Contudo, o que mais me aflige é o facto de vivermos os acontecimentos
profundamente marcantes num toca- -e-foge que não nos deixa reflectir
sobre eles, senti-los em profundidade, gozá-los ou lamentá-los,
resolvê-los e superá-los, em lugar de os varrer para debaixo do tapete. E
obrigamos os outros também a varrer, na nossa intolerância para com a
dor que não passa rapidamente, para com o desgosto que se mantém, para
com aqueles que se continuam a queixar da mesma coisa, num tempo em que
mesmo a maior tragédia é ultrapassada por aquela que vem a seguir.
Depois queixamo-nos da tristeza que não sabemos de onde vem, da
ansiedade que nos toma inesperadamente e, claro, da depressão que se
instala, jurando nós que não temos motivos nenhuns para a sentir.
Basta olhar para a pressa com que gerimos a morte. Homens e mulheres
extraordinários parecem desaparecer da face da terra, e da memória, num
abrir e fechar de olhos. E por muito que os tenhamos admirado, por muito
que nos façam falta, continuamos em frente, não por mal, mas porque
somos empurrados pela voracidade dos dias, pelos compromissos e
obrigações, porque não podemos deixar cair tudo o que de nós depende.

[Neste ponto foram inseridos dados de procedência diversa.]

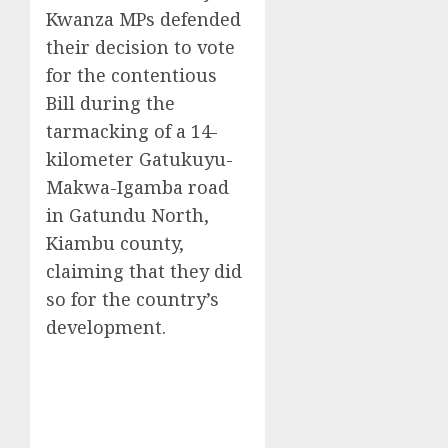
Kwanza MPs defended
their decision to vote
for the contentious
Bill during the
tarmacking of a 14-
kilometer Gatukuyu-
Makwa-Igamba road
in Gatundu North,
Kiambu county,
claiming that they did
so for the country’s
development.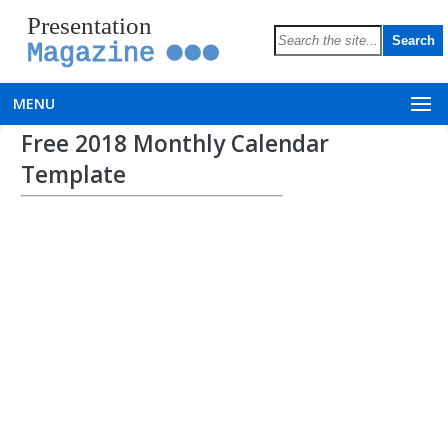
Presentation
Magazine
MENU
Free 2018 Monthly Calendar
Template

Sem lhes erguermos a estátua que merecem, sem que o seu nome fique
sequer gravado numa lápide, que fique para lá da sua vida, da nossa
vida, da vida dos nossos filhos, para que um dia, alguém a possa ler e
perguntar: “Quem foi este?” Decididamente, não gosto de cremações.
Decididamente, quero viver mais devagar.